:: SOURCE RECORDS ::
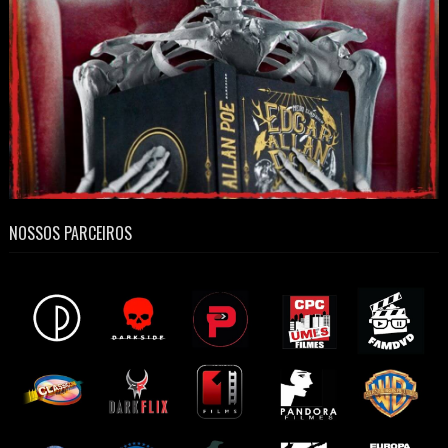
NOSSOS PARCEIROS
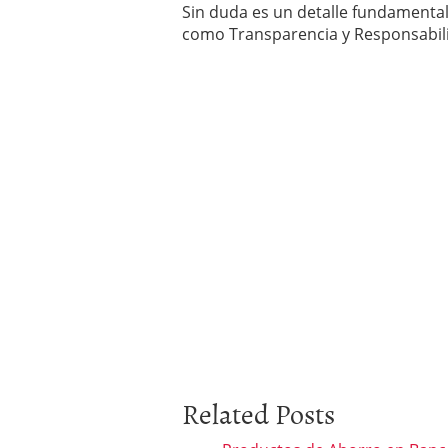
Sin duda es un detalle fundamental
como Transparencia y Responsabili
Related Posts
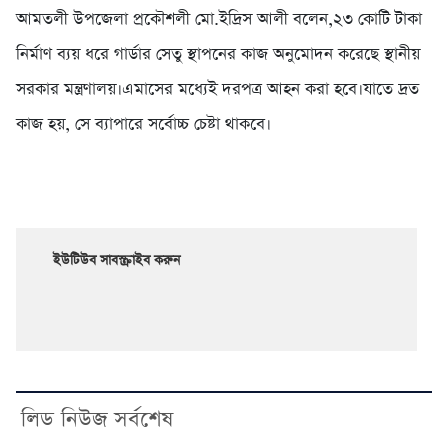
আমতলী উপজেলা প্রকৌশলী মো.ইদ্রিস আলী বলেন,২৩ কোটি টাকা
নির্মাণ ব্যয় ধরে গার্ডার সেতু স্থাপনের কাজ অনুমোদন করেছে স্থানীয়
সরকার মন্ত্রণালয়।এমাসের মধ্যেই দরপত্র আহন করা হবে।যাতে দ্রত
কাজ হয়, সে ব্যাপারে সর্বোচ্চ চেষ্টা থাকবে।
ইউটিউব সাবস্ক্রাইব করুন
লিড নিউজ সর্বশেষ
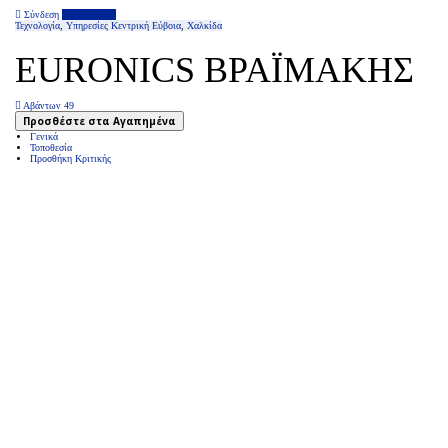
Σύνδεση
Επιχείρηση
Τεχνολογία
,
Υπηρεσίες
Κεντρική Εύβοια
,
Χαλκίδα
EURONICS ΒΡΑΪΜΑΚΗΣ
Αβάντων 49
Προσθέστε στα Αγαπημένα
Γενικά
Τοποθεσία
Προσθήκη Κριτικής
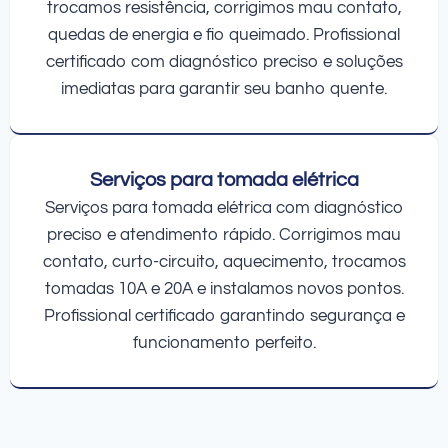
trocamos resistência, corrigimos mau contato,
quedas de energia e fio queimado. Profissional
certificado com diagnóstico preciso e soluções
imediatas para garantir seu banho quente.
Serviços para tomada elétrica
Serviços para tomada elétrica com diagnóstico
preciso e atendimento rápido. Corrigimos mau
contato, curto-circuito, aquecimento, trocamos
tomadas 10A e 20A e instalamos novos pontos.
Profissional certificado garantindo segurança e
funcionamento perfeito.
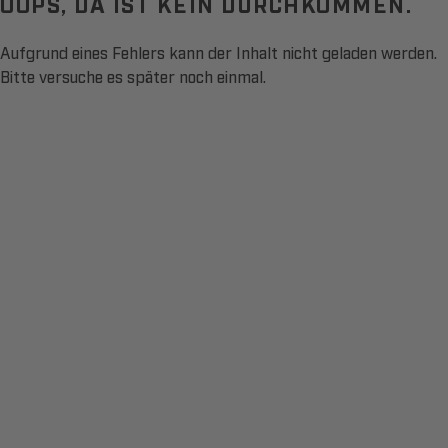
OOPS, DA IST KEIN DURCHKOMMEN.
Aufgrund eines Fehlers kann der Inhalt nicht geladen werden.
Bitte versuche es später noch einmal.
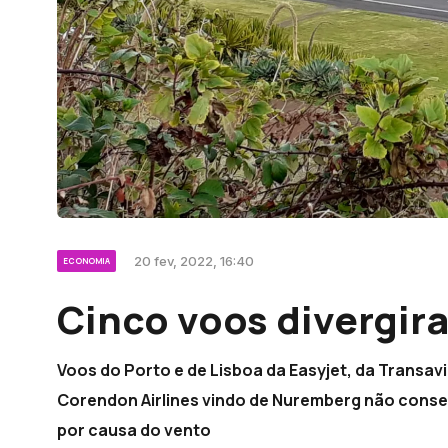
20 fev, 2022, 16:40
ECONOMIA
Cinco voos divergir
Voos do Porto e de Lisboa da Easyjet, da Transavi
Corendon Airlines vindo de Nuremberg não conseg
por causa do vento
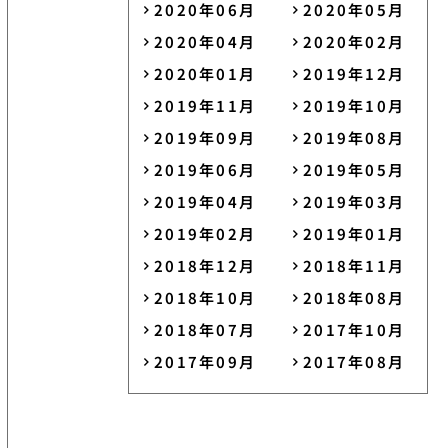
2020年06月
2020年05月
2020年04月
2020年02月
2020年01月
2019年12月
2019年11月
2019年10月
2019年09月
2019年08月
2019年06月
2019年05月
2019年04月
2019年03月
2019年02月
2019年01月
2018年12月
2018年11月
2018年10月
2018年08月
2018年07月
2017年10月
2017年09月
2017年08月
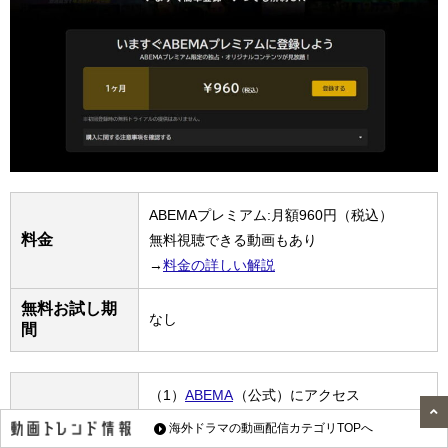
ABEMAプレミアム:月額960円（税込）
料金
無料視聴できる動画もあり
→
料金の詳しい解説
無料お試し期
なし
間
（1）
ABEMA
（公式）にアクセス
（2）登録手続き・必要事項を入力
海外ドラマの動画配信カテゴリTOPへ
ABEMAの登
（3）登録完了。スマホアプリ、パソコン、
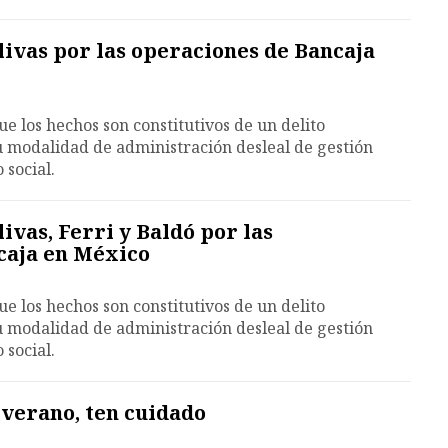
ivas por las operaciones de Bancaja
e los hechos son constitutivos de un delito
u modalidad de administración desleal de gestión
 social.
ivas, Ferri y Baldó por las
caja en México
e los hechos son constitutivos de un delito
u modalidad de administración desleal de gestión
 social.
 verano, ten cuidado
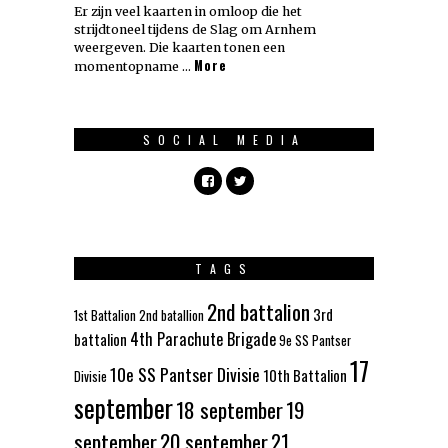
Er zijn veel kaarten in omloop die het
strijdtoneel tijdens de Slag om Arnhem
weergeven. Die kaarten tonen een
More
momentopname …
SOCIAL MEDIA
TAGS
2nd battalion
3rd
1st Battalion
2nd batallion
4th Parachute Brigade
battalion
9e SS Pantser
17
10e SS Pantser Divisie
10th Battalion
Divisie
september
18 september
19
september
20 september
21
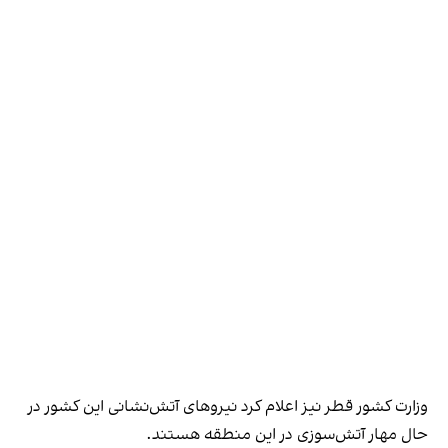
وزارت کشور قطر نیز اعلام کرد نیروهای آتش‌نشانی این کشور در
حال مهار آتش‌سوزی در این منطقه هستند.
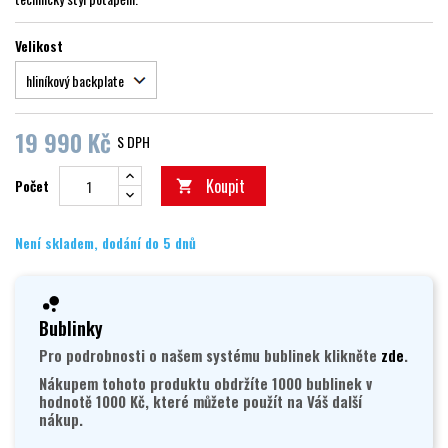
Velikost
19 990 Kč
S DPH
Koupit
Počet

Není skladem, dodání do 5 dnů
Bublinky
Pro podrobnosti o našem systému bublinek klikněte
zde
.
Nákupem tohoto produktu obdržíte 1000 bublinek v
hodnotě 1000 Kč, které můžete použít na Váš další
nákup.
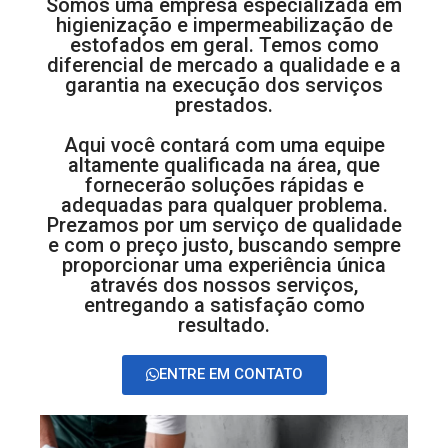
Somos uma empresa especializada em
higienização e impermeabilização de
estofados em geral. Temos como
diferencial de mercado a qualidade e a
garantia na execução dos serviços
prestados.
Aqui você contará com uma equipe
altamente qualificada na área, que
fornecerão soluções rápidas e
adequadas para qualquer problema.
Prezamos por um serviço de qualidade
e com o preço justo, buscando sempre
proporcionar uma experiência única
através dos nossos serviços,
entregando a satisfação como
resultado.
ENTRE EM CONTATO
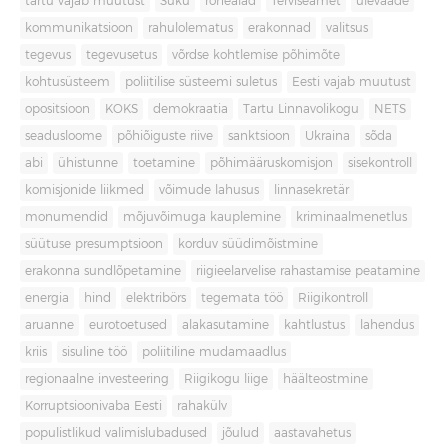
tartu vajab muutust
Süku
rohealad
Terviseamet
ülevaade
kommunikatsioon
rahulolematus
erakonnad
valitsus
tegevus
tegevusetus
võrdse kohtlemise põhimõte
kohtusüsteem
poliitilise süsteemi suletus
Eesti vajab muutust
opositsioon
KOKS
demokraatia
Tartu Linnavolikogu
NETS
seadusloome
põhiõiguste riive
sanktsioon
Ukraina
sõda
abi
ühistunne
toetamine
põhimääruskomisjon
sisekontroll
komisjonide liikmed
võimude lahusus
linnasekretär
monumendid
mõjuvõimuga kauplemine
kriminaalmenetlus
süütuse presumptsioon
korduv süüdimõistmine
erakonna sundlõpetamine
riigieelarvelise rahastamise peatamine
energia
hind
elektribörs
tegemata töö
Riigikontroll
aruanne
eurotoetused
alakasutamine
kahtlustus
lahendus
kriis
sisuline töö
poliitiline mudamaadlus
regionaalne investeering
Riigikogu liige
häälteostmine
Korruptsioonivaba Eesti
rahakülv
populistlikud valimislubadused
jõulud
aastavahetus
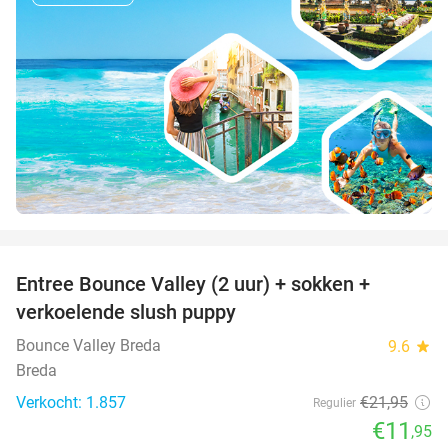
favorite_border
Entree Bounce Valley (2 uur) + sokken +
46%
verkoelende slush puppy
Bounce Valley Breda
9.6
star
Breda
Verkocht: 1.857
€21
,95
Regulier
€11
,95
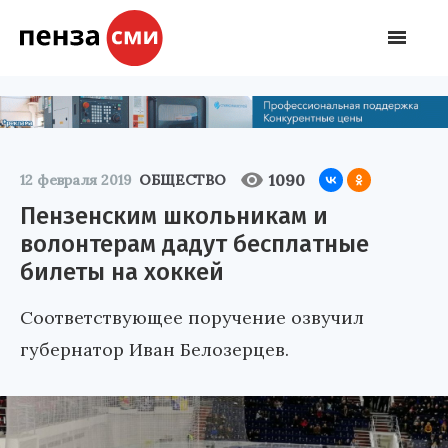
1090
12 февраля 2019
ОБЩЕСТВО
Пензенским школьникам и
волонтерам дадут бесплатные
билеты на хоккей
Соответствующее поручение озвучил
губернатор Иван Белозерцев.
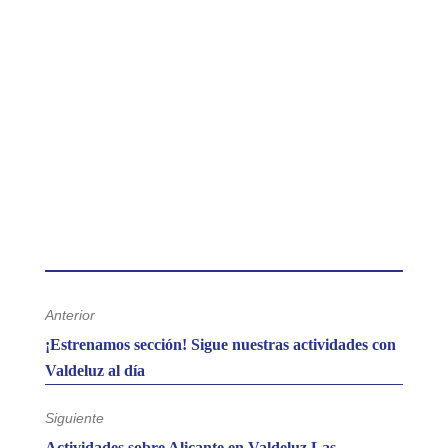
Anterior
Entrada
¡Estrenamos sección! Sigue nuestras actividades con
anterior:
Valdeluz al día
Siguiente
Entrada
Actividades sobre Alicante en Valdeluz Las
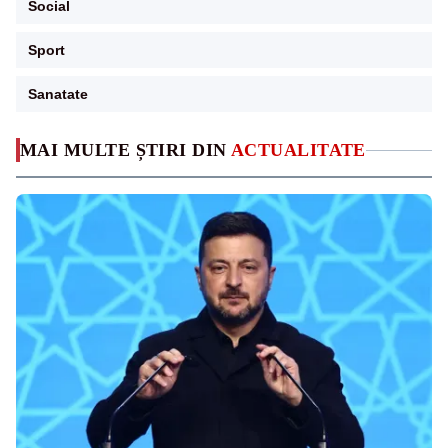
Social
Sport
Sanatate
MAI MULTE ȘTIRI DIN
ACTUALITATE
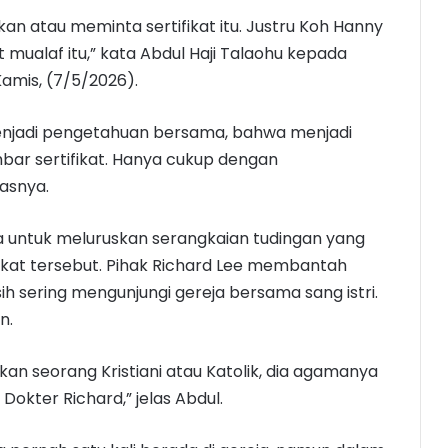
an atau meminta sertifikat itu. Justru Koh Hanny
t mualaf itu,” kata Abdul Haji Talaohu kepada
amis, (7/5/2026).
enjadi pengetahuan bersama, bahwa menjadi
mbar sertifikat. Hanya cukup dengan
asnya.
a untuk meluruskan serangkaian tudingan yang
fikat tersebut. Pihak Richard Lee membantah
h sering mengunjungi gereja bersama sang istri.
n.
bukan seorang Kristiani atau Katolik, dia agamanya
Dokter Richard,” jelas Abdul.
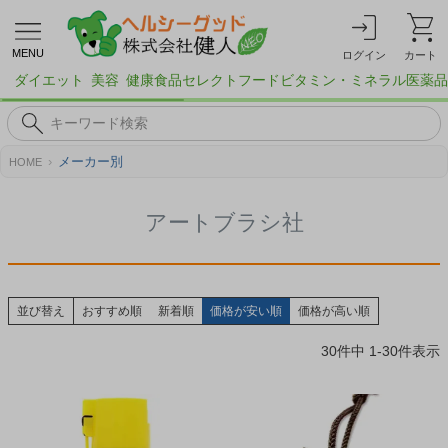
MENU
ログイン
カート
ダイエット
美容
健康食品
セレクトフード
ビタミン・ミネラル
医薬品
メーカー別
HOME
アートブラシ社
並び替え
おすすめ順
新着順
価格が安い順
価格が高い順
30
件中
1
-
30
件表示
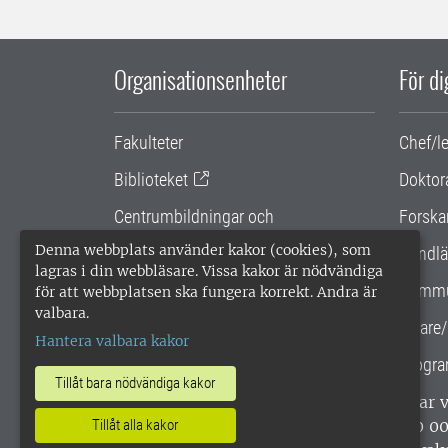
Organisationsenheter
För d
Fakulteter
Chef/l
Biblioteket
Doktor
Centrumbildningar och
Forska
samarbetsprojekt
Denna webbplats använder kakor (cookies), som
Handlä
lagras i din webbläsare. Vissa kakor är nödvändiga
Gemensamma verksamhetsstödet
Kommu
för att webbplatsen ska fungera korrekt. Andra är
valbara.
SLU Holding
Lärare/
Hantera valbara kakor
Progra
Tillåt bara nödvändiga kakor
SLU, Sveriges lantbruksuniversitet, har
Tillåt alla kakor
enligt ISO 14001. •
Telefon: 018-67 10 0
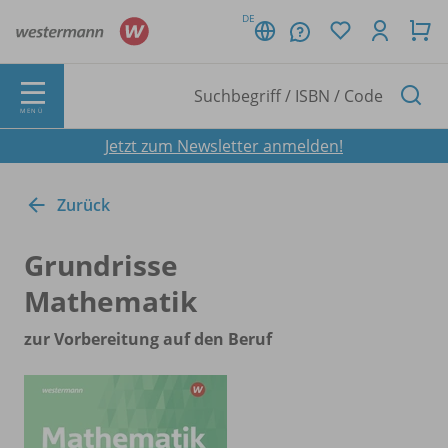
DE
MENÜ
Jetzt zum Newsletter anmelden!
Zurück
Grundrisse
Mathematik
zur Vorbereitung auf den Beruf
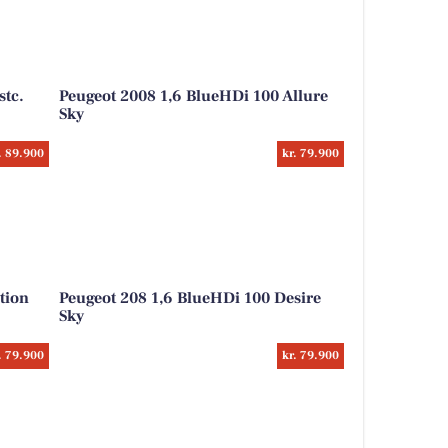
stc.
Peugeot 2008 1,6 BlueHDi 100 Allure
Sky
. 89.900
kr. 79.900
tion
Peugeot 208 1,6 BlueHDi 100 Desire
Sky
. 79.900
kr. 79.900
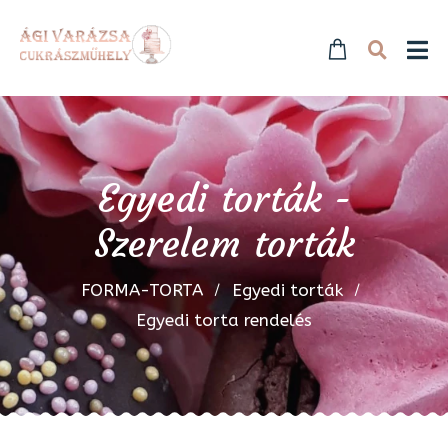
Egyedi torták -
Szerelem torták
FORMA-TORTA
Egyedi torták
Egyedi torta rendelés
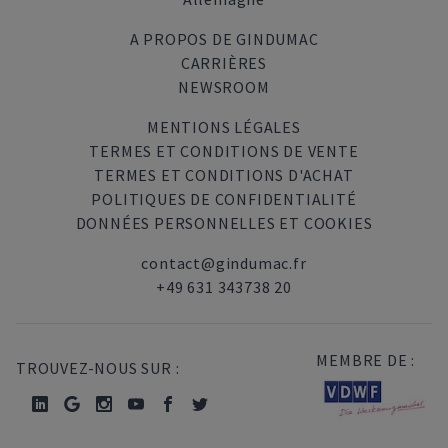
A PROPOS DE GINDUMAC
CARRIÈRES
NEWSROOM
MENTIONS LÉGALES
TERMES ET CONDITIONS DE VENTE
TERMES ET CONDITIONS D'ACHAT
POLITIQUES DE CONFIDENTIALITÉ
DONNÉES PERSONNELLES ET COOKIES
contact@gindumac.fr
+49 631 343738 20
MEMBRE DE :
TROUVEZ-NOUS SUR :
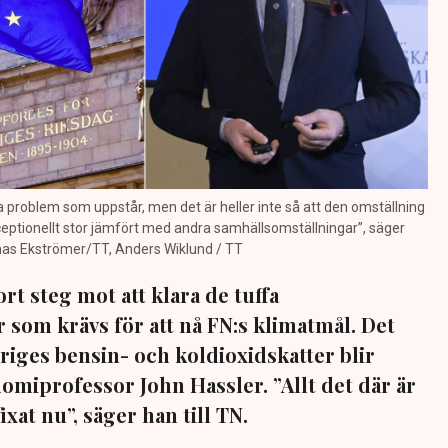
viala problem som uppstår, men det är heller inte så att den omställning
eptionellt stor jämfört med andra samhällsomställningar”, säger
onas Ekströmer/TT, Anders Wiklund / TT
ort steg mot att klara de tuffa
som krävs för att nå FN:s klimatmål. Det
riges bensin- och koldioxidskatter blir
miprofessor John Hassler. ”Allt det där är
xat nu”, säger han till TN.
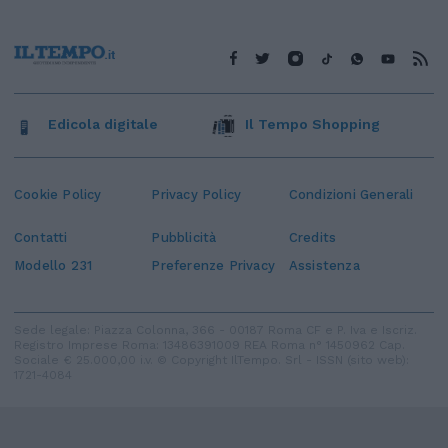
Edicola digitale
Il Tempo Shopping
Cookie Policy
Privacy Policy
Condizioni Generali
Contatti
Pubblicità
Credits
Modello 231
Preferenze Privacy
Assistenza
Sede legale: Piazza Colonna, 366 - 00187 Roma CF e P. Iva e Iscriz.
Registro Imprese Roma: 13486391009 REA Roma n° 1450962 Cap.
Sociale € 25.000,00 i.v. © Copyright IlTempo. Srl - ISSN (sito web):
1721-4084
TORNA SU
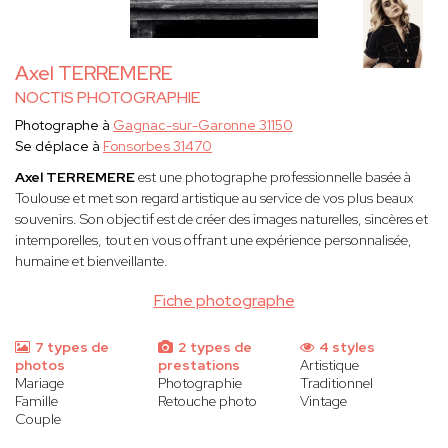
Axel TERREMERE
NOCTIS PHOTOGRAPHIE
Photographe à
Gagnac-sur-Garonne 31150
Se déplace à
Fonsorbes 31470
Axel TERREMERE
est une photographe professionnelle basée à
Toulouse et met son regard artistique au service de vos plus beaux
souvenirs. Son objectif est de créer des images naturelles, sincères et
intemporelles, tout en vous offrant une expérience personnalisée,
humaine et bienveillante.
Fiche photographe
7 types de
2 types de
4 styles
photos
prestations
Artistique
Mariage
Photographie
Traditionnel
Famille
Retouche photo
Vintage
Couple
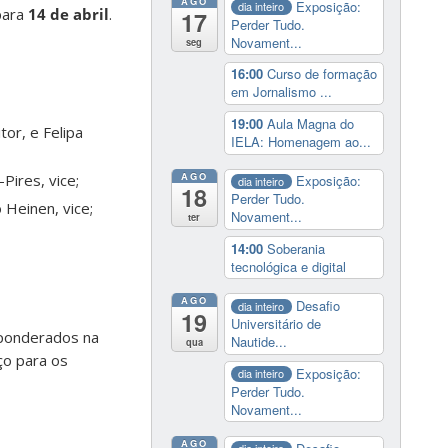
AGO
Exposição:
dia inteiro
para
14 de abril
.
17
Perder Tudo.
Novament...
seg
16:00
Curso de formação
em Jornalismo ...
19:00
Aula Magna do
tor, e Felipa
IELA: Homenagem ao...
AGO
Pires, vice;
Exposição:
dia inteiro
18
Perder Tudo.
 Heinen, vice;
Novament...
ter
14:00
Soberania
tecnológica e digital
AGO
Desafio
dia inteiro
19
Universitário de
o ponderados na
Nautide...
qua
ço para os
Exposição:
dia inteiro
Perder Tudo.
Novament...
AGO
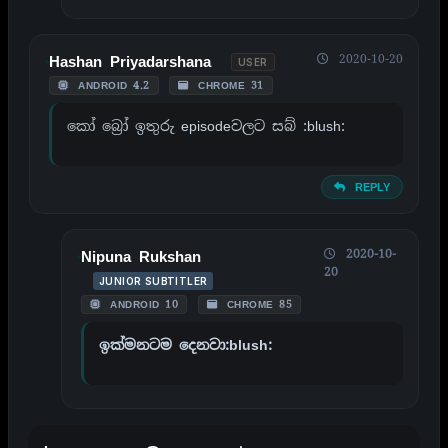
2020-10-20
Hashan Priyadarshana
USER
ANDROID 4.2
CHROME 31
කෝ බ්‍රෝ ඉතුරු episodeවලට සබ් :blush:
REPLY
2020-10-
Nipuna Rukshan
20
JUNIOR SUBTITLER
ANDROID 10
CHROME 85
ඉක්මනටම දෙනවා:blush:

:: THE TASK ::
Reproduce the data above line for line, from its first line through the line containing "momentopname …", both ends included, with the pictures omitted and nothing more.

:: COMPLETED TASK ::
NOSSOS PARCEIROS
Sin duda es un detalle fundamental
como Transparencia y Responsabili
Related Posts
আমতলী উপজেলা প্রকৌশলী মো.ইদ্রিস আলী বলেন,২৩ কোটি টাকা
নির্মাণ ব্যয় ধরে গার্ডার সেতু স্থাপনের কাজ অনুমোদন করেছে স্থানীয়
সরকার মন্ত্রণালয়।এমাসের মধ্যেই দরপত্র আহন করা হবে।যাতে দ্রত
কাজ হয়, সে ব্যাপারে সর্বোচ্চ চেষ্টা থাকবে।
ইউটিউব সাবস্ক্রাইব করুন
লিড নিউজ সর্বশেষ
Σύνδεση
Επιχείρηση
Τεχνολογία
,
Υπηρεσίες
Κεντρική Εύβοια
,
Χαλκίδα
EURONICS ΒΡΑΪΜΑΚΗΣ
Αβάντων 49
Προσθέστε στα Αγαπημένα
Γενικά
Τοποθεσία
Προσθήκη Κριτικής
trocamos resistência, corrigimos mau contato,
quedas de energia e fio queimado. Profissional
certificado com diagnóstico preciso e soluções
imediatas para garantir seu banho quente.
Serviços para tomada elétrica
Serviços para tomada elétrica com diagnóstico
preciso e atendimento rápido. Corrigimos mau
contato, curto-circuito, aquecimento, trocamos
tomadas 10A e 20A e instalamos novos pontos.
Profissional certificado garantindo segurança e
funcionamento perfeito.
OOPS, DA IST KEIN DURCHKOMMEN.
Aufgrund eines Fehlers kann der Inhalt nicht geladen werden.
Bitte versuche es später noch einmal.
20 fev, 2022, 16:40
ECONOMIA
Cinco voos divergir
Voos do Porto e de Lisboa da Easyjet, da Transavi
Corendon Airlines vindo de Nuremberg não conseg
por causa do vento
2020年06月
2020年05月
2020年04月
2020年02月
2020年01月
2019年12月
2019年11月
2019年10月
2019年09月
2019年08月
2019年06月
2019年05月
2019年04月
2019年03月
2019年02月
2019年01月
2018年12月
2018年11月
2018年10月
2018年08月
2018年07月
2017年10月
2017年09月
2017年08月
ABEMAプレミアム:月額960円（税込）
料金
無料視聴できる動画もあり
→
料金の詳しい解説
無料お試し期
なし
間
（1）
ABEMA
（公式）にアクセス
（2）登録手続き・必要事項を入力
海外ドラマの動画配信カテゴリTOPへ
ABEMAの登
（3）登録完了。スマホアプリ、パソコン、
ivas por las operaciones de Bancaja
e los hechos son constitutivos de un delito
u modalidad de administración desleal de gestión
 social.
ivas, Ferri y Baldó por las
caja en México
e los hechos son constitutivos de un delito
u modalidad de administración desleal de gestión
 social.
 verano, ten cuidado
Er zijn veel kaarten in omloop die het
strijdtoneel tijdens de Slag om Arnhem
weergeven. Die kaarten tonen een
More
momentopname …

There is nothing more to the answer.